Она уехала под аккомпанемент визга шин. Меня пленил ее шарм, начисто лишенный позерства. Альберт с сожалением посмотрел вслед автомобилю.
– Лили, супруга Эриха фон Калера, одна из лучших подруг Марго. Вы знакомы с ним, Гёдель?
– Историк и философ. Мне доводилось встречаться с ним в Институте.
– Я даже не сомневаюсь в том, что вы, Адель, могли бы прекрасно с ней поладить. Мы давным-давно дружим семьями и ходим друг к другу в гости. Их дом на Эвелин Плейс представляет собой оазис, интеллектуальный даже для Принстона. Они очень близки с Германном Брохом [82].
– Фон Калеры? Это же сливки общества. Я в их среде чувствую себя неуютно.
– По правде говоря, я никогда не видел вас на светских раутах германофилов, хотя это одна из немногих радостей, которую можно позволить себе в Принстоне. На прошлой неделе Томас Манн устроил потрясающие чтения. Но моя маленькая Лили не какой-нибудь дешевый сноб. Она по достоинству ценит мой юмор, шутка ли!

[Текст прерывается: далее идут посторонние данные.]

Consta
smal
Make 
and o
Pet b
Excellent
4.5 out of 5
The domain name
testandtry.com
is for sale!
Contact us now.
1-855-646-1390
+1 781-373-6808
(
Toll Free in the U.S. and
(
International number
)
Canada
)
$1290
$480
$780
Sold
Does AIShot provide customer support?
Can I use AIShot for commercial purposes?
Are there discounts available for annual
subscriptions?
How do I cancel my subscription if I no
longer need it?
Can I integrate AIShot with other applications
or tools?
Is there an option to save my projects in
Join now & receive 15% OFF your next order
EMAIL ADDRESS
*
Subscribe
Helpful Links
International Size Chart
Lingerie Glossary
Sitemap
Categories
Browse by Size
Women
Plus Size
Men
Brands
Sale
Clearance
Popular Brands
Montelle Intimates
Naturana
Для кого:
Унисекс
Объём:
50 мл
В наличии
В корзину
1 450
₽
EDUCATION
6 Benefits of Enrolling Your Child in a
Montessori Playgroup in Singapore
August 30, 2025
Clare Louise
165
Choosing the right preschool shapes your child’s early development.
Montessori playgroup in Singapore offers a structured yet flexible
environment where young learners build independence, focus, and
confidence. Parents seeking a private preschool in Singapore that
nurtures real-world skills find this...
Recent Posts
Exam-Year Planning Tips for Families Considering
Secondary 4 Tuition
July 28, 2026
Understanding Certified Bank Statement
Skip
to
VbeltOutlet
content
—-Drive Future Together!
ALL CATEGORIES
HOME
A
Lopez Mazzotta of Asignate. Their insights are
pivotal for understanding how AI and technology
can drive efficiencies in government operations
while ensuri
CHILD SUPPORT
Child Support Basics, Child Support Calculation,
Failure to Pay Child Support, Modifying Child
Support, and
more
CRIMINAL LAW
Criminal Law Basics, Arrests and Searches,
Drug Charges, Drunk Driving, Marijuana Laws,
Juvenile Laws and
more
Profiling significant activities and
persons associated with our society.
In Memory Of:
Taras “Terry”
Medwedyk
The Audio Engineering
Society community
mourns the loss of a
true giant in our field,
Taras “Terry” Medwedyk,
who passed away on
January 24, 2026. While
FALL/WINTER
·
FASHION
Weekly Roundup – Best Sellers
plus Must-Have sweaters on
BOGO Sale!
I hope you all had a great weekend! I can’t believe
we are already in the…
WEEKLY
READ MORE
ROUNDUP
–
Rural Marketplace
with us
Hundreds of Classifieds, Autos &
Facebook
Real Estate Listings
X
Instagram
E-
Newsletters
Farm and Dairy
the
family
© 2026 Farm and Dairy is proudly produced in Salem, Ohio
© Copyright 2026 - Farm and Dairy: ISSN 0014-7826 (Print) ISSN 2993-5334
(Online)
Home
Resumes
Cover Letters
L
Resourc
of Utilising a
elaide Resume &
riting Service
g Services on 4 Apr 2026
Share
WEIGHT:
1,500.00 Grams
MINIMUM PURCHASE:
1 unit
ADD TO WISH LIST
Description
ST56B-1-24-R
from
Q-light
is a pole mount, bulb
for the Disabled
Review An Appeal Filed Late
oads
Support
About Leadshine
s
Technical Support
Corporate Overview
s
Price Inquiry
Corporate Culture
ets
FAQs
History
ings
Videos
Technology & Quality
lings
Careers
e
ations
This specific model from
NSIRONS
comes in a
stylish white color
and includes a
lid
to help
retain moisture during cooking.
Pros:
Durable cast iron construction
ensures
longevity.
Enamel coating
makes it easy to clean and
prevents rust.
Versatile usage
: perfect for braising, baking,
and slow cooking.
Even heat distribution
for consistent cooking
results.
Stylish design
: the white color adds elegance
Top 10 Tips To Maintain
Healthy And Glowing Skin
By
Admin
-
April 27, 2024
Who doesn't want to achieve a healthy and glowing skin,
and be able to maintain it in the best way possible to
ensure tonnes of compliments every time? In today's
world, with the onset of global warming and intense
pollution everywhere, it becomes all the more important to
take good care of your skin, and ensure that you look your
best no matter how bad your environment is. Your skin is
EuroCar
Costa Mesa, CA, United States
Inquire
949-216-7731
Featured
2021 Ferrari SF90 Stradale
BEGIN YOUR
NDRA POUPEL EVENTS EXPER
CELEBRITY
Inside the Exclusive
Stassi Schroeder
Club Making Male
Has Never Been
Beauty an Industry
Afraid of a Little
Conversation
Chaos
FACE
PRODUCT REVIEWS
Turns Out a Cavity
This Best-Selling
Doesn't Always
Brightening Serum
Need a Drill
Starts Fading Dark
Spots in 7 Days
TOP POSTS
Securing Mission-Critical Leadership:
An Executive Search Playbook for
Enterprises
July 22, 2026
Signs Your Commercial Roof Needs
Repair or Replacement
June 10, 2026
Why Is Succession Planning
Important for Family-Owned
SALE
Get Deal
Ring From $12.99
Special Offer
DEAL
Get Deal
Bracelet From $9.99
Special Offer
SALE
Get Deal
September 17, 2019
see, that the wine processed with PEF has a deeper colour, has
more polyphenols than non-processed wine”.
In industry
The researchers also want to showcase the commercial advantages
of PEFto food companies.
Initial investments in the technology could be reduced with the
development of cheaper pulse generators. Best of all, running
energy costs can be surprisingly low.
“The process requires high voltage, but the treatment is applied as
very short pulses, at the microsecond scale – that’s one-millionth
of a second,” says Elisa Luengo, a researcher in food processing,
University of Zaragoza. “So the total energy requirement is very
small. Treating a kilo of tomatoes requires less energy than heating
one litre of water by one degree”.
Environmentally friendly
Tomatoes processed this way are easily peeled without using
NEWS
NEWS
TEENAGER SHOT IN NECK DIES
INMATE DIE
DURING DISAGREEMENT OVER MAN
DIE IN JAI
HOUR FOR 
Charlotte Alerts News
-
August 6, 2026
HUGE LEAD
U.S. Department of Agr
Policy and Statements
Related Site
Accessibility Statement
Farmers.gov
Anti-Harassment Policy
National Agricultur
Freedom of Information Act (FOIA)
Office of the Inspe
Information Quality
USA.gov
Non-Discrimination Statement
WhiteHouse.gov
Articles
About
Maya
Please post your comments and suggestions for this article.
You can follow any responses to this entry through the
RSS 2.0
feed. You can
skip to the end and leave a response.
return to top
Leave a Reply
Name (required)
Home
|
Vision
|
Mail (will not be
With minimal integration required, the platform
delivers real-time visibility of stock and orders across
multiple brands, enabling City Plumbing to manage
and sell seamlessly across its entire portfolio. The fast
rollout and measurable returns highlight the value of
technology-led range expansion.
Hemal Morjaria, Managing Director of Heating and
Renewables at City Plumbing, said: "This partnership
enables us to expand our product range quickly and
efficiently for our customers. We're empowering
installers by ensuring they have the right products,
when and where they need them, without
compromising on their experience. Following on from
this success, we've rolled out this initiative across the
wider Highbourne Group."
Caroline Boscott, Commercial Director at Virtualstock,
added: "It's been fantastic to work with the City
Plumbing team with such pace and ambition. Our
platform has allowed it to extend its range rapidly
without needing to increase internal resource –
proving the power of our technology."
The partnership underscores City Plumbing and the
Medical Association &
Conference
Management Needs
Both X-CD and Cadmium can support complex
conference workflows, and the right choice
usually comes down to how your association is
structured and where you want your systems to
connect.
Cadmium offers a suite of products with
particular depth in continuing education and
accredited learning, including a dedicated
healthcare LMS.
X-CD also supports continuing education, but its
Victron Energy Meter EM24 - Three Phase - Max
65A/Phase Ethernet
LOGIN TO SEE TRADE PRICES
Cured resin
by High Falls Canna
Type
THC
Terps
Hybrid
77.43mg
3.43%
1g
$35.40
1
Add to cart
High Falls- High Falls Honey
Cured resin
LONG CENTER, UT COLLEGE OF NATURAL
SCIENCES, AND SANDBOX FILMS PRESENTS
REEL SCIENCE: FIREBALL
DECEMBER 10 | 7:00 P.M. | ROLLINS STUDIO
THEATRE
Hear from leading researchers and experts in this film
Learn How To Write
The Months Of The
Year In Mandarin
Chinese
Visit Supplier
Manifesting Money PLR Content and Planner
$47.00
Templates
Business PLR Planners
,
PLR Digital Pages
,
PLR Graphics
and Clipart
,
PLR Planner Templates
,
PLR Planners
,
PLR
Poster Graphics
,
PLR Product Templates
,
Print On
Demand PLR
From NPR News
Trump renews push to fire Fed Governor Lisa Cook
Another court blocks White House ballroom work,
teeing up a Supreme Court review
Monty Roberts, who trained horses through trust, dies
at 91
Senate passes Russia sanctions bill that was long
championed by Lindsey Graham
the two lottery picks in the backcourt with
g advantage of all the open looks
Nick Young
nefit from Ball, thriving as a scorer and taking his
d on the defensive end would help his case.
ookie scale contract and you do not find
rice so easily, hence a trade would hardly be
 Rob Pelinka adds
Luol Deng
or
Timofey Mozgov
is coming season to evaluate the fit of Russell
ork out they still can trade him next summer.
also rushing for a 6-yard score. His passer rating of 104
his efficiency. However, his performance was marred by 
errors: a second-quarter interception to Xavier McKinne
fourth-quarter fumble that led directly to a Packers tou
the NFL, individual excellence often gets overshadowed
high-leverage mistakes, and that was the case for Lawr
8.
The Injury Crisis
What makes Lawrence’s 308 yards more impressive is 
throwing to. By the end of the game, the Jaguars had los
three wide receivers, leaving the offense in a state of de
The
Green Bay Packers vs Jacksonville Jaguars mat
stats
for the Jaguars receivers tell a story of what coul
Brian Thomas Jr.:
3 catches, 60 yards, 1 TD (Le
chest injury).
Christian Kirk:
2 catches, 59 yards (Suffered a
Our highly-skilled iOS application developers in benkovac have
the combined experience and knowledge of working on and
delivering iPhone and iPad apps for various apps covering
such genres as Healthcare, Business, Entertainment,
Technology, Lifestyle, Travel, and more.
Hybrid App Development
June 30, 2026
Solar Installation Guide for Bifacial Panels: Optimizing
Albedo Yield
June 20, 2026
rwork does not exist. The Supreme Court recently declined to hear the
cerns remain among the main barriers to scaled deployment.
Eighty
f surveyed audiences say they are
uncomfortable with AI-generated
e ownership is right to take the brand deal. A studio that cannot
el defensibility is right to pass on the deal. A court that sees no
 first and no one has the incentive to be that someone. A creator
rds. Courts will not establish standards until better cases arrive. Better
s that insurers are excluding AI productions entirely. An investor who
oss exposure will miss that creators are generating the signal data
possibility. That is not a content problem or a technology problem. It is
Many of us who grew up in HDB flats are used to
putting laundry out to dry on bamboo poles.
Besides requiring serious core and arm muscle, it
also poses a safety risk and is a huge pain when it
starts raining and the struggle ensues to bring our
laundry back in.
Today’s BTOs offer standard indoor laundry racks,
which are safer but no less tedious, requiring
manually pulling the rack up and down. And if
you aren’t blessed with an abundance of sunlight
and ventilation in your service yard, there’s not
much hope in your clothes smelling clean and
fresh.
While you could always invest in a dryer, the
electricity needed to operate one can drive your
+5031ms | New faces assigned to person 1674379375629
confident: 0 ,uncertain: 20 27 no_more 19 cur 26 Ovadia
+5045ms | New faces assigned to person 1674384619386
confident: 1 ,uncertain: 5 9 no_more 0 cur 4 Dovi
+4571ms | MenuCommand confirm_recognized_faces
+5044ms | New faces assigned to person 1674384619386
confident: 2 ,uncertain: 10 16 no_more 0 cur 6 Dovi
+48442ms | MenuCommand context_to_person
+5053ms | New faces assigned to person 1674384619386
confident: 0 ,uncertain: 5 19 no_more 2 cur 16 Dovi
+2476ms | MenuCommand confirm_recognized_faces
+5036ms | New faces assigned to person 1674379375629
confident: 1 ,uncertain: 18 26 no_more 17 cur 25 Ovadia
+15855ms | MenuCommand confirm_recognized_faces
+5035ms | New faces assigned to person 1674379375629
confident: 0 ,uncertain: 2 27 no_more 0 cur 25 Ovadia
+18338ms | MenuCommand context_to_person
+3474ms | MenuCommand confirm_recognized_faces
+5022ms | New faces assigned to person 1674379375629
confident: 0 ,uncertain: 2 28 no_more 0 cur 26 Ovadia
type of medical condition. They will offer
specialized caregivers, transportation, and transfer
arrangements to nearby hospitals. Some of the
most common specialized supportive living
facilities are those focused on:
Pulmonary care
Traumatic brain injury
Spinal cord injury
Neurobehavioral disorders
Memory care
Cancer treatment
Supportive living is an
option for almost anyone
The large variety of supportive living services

Я предпочла не делиться с герром Эйнштейном своим скепсисом. Окружавший этого человека ореол позволял ему пренебрегать социальными барьерами, но я – совсем другое дело. Причем деньги были не единственным препятствием, для меня непреодолимой преградой была культура. Как выяснилось потом, Лили была дочерью известного венского коллекционера предметов искусства. Чтобы выпустить семью, нацисты выжали из него все соки, но сам он уехать так и не успел. Эрих и сам едва ускользнул от рук гестапо, потеряв при этом дом, состояние и немецкое гражданство. Его книги попали в черный список Гитлера, наряду с трудами Альберта и его дорогого друга Цвейга, который этого просто не вынес [83].
Я читала мало, хотя о Томасе Манне и его «Волшебной горе» слышала. Зачем изводить себя романом на тысячу страниц, действие которого происходит в санатории? В этом деле у меня был и собственный опыт. Рассчитывать на то, что Курт будет толкать меня вверх, было нельзя – как и я, он в своих творческих устремлениях тоже зашел недалеко. Гёте муж не любил, Шекспира считал слишком мудреным, от Вагнера нервничал, Бах внушал ему тревогу, а Моцарту он предпочитал популярные песенки. Развлечения выбирал себе такие же, как и блюда, – пресные и безвкусные. Никто не посмел бы заподозрить Курта в интеллектуальной лени, но тем, кто, подобно Эйнштейну, упрекал его в снобизме наизнанку, он отвечал: «Почему хорошая музыка обязательно должна быть драматичной, а приличная литература – многословной?» В этом и заключалось одно из преимуществ гения, лично мои незамысловатые вкусы воспринимались лишь как скандальный пробел в воспитании. Нелюбовь мужа к светским развлечениям позволяла мне, ввиду отсутствия друзей, избегать унижений.